What Are Tokens?
Tokens are the atomic units LLMs read and write. Learn why tokenisation matters for cost, context limits, and model behaviour.
In the last lesson we said LLMs predict the next token. But we skipped over what a token actually is. This lesson fixes that - because tokens are not words, they are not characters, and the distinction causes real, practical problems if you do not understand it.
A chef reads a recipe word by word and understands each ingredient as a whole concept. A tokeniser works more like a printing press with pre-cut letter blocks - it breaks text into the most efficient reusable chunks from a fixed vocabulary of about 50,000 pieces. Common words like 'the' or 'run' get their own block. Rare or long words get chopped into multiple smaller blocks. The word 'Transformers' might be ['Trans', 'formers']. The word 'Unbelievable' might be ['Un', 'believ', 'able']. An emoji like 🚀 might consume 3 tokens. A date like '2026-06-06' might become ['2026', '-', '06', '-', '06'] - five tokens for what you think of as one value.
'Unbelievable' → 3 tokens: ['Un', 'believ', 'able']
'ChatGPT' → 3 tokens: ['Chat', 'G', 'PT']

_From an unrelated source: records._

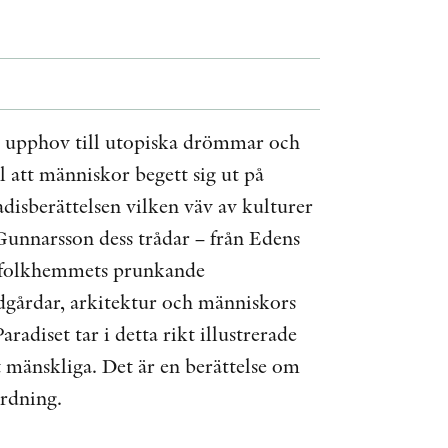
ÖVRIGA FORMAT
KONTAKT
it upphov till utopiska drömmar och
PRESSKONTAKT
ll att människor begett sig ut på
PEER REVIEW-PROCESSEN
disberättelsen vilken väv av kulturer
n Gunnarsson dess trådar – från Edens
ll folkhemmets prunkande
ädgårdar, arkitektur och människors
adiset tar i detta rikt illustrerade
t mänskliga. Det är en berättelse om
ordning.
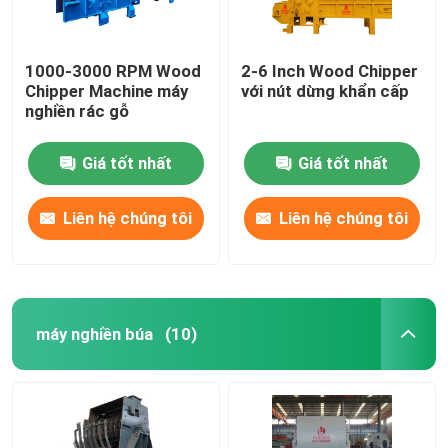
1000-3000 RPM Wood
2-6 Inch Wood Chipper
Chipper Machine máy
với nút dừng khẩn cấp
nghiền rác gỗ
Giá tốt nhất
Giá tốt nhất
Liên hệ chúng tôi
Liên hệ chúng tôi
máy nghiền búa
(10)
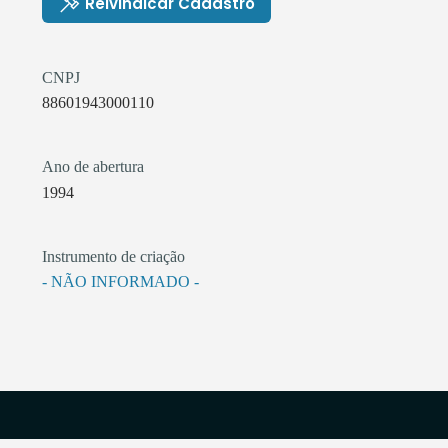
Reivindicar Cadastro
CNPJ
88601943000110
Ano de abertura
1994
Instrumento de criação
- NÃO INFORMADO -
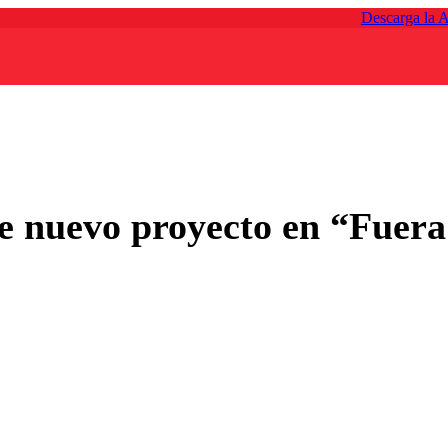
Descarga la 
de nuevo proyecto en “Fuera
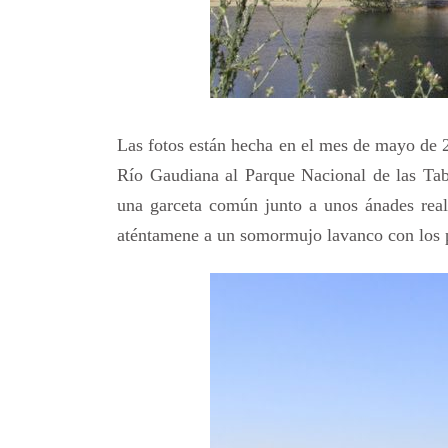
Las fotos están hecha en el mes de mayo de
Río Gaudiana al Parque Nacional de las Tab
una garceta común junto a unos ánades rea
aténtamene a un somormujo lavanco con los po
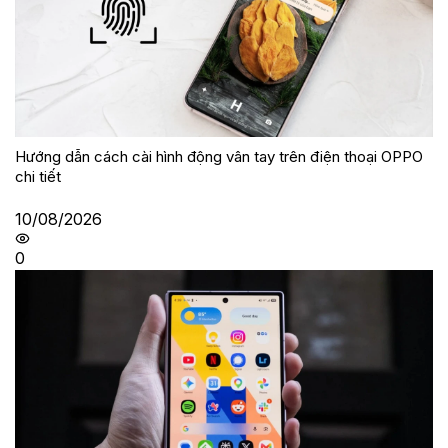
Hướng dẫn cách cài hình động vân tay trên điện thoại OPPO
chi tiết
10/08/2026
0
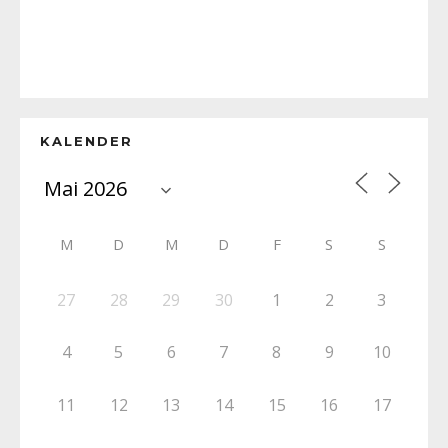
KALENDER
M
D
M
D
F
S
S
27
28
29
30
1
2
3
4
5
6
7
8
9
10
11
12
13
14
15
16
17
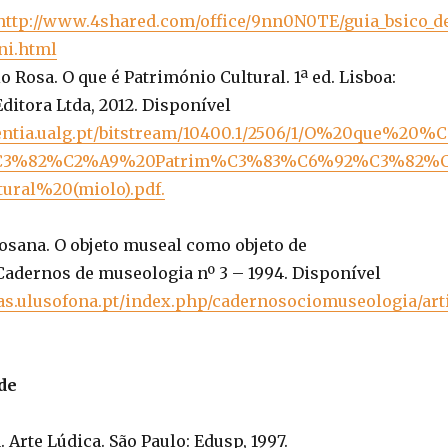
http://www.4shared.com/office/9nn0N0TE/guia_bsico_d
ni.html
Rosa. O que é Património Cultural. 1ª ed. Lisboa:
ditora Ltda, 2012. Disponível
ientia.ualg.pt/bitstream/10400.1/2506/1/O%20que%20%C
3%82%C2%A9%20Patrim%C3%83%C6%92%C3%82%
ral%20(miolo).pdf.
sana. O objeto museal como objeto de
adernos de museologia nº 3 – 1994. Disponível
stas.ulusofona.pt/index.php/cadernosociomuseologia/art
de
 Arte Lúdica. São Paulo: Edusp, 1997.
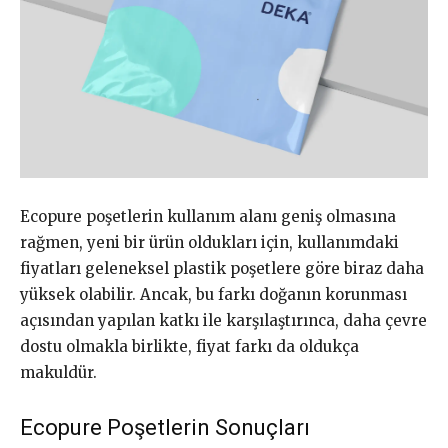
Ecopure poşetlerin kullanım alanı geniş olmasına
rağmen, yeni bir ürün oldukları için, kullanımdaki
fiyatları geleneksel plastik poşetlere göre biraz daha
yüksek olabilir. Ancak, bu farkı doğanın korunması
açısından yapılan katkı ile karşılaştırınca, daha çevre
dostu olmakla birlikte, fiyat farkı da oldukça
makuldür.
Ecopure Poşetlerin Sonuçları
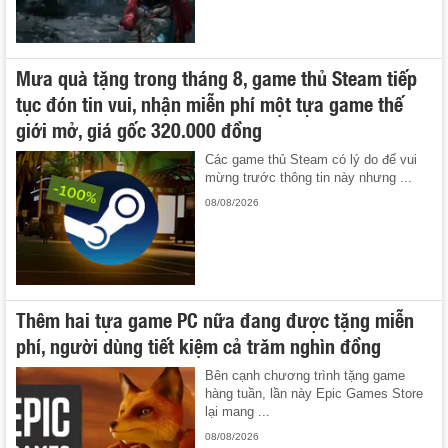
Mưa quà tặng trong tháng 8, game thủ Steam tiếp
tục đón tin vui, nhận miễn phí một tựa game thế
giới mở, giá gốc 320.000 đồng
Các game thủ Steam có lý do để vui
mừng trước thông tin này nhưng ...
08/08/2026
Thêm hai tựa game PC nữa đang được tặng miễn
phí, người dùng tiết kiệm cả trăm nghìn đồng
Bên cạnh chương trình tặng game
hàng tuần, lần này Epic Games Store
lại mang ...
08/08/2026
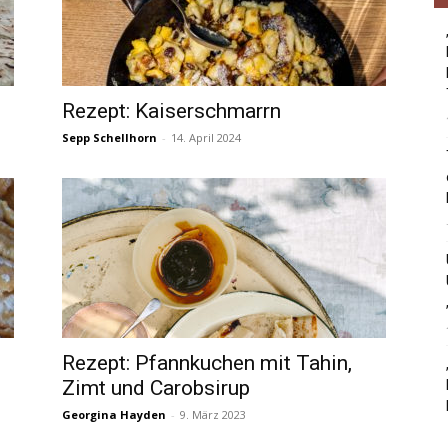
Rezept: Kaiserschmarrn
Sepp Schellhorn
-
14. April 2024
Rezept: Pfannkuchen mit Tahin,
Zimt und Carobsirup
Georgina Hayden
-
9. März 2023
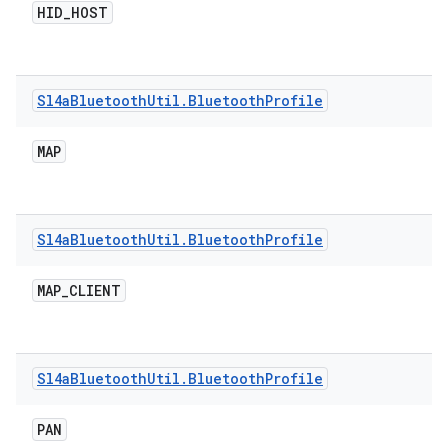
HID
_
HOST
Sl4a
Bluetooth
Util
.
Bluetooth
Profile
MAP
Sl4a
Bluetooth
Util
.
Bluetooth
Profile
MAP
_
CLIENT
Sl4a
Bluetooth
Util
.
Bluetooth
Profile
PAN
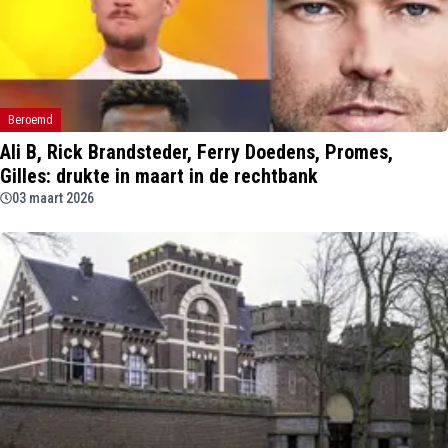
Beroemd
Ali B, Rick Brandsteder, Ferry Doedens, Promes,
Gilles: drukte in maart in de rechtbank
03 maart 2026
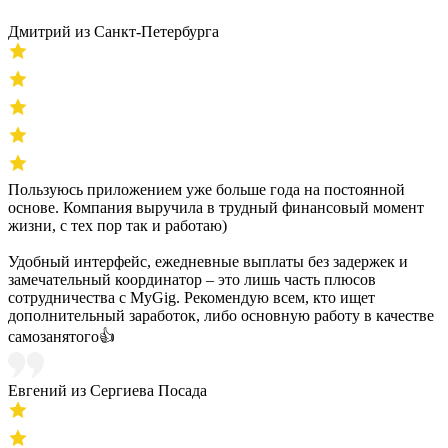
Дмитрий из Санкт-Петербурга
Пользуюсь приложением уже больше года на постоянной
основе. Компания выручила в трудный финансовый момент
жизни, с тех пор так и работаю)
Удобный интерфейс, ежедневные выплаты без задержек и
замечательный координатор – это лишь часть плюсов
сотрудничества с MyGig. Рекомендую всем, кто ищет
дополнительный заработок, либо основную работу в качестве
самозанятого👍
Евгений из Сергиева Посада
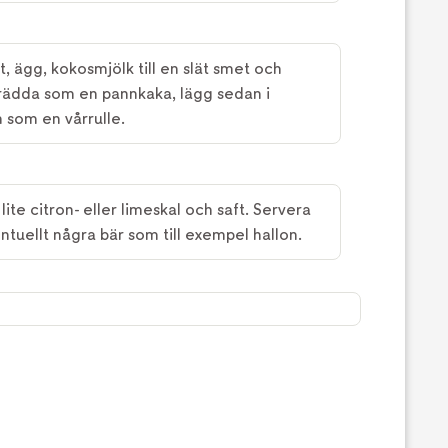
t, ägg, kokosmjölk till en slät smet och
 Grädda som en pannkaka, lägg sedan i
n som en vårrulle.
ite citron- eller limeskal och saft. Servera
uellt några bär som till exempel hallon.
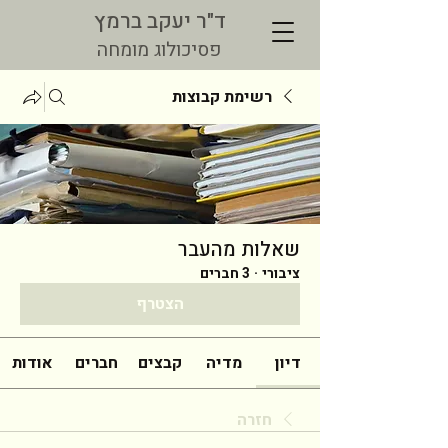
ד"ר יעקב ברמץ
פסיכולוג מומחה
רשימת קבוצות
שאלות מהעבר
ציבורי
·
3 חברים
הצטרף
דיון
מדיה
קבצים
חברים
אודות
חזרה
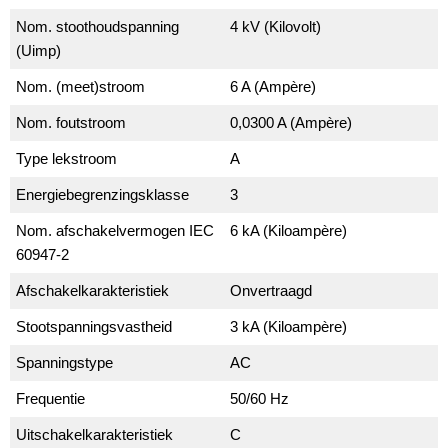
Nom. stoothoudspanning
4 kV (Kilovolt)
(Uimp)
Nom. (meet)stroom
6 A (Ampère)
Nom. foutstroom
0,0300 A (Ampère)
Type lekstroom
A
Energiebegrenzingsklasse
3
Nom. afschakelvermogen IEC
6 kA (Kiloampère)
60947-2
Afschakelkarakteristiek
Onvertraagd
Stootspanningsvastheid
3 kA (Kiloampère)
Spanningstype
AC
Frequentie
50/60 Hz
Uitschakelkarakteristiek
C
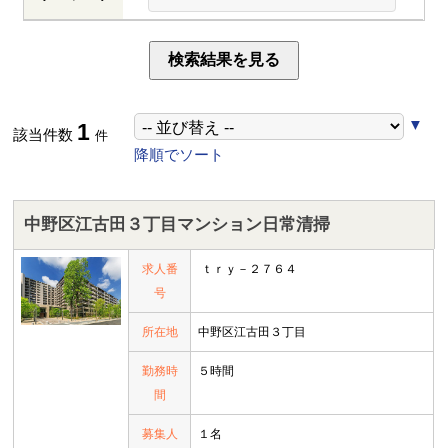
▼
1
該当件数
降順でソート
中野区江古田３丁目マンション日常清掃
求人番
ｔｒｙ－２７６４
号
所在地
中野区江古田３丁目
勤務時
５時間
間
募集人
１名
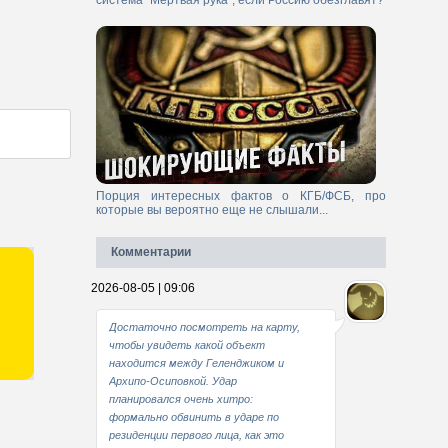
система "Мертвая рука", если Россию обезглавят?
Порция интересных фактов о КГБ/ФСБ, про
которые вы вероятно еще не слышали...
Комментарии
2026-08-05 | 09:06
Достаточно посмотреть на карту,
чтобы увидеть какой объект
находится между Геленджиком и
Архипо-Осиповкой. Удар
планировался очень хитро:
формально обвинить в ударе по
резиденции первого лица, как это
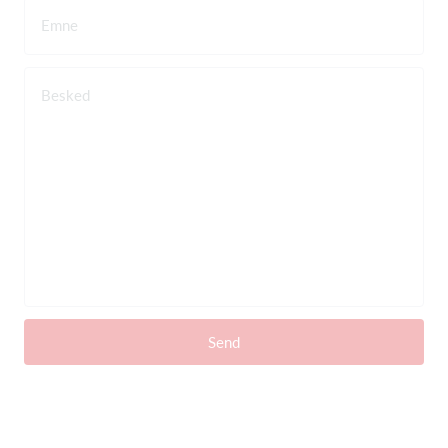
Emne
Besked
Send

'192.168.1.1' → 7 tokens (each number and dot is separate)
100 English words → ~130–150 tokens on average
Rule of thumb: 1 token ≈ 4 characters of English text. Non-English languages are often less efficient - the same sentence in Hindi or Arabic can cost 2–3× more tokens than English.
Why this hits your wallet. Every API call to a language model is billed per token - input tokens and output tokens separately. GPT-4o charges roughly $2.50 per million input tokens and $10 per million output tokens. If you send a 50-page PDF (about 25,000 words ≈ 33,000 tokens) to the model in every request, you are spending real money on context that may be 90% irrelevant to the question being asked. This is exactly why RAG exists - instead of dumping the whole document, you retrieve only the 3–5 most relevant chunks.
import tiktoken # pip install tiktoken
enc = tiktoken.encoding_for_model("gpt-4o")
texts = [
"hello world",
"Retrieval-Augmented Generation",
"2026-06-06",
"192.168.1.1",
]
for text in texts:
tokens = enc.encode(text)
decoded = [enc.decode([t]) for t in tokens]
print(f"{text!r:40} → {len(tokens)} tokens: {decoded}")
# Output:
# 'hello world' → 2 tokens: ['hello', ' world']
# 'Retrieval-Augmented Generation' → 4 tokens: ['Retrieval', '-Aug', 'mented', ' Generation']
# '2026-06-06' → 5 tokens: ['2026', '-', '06', '-', '06']
# '192.168.1.1' → 7 tokens: ['192', '.', '168', '.', '1', '.', '1']The context window is a token budget, not a word count. When a model says it has a 128K context window, that means 128,000 tokens of combined space for your system prompt, conversation history, retrieved documents, and the response. Spend 80K on an irrelevant document and you have 48K left. Understanding tokens helps you make deliberate decisions about what to include and what to leave out.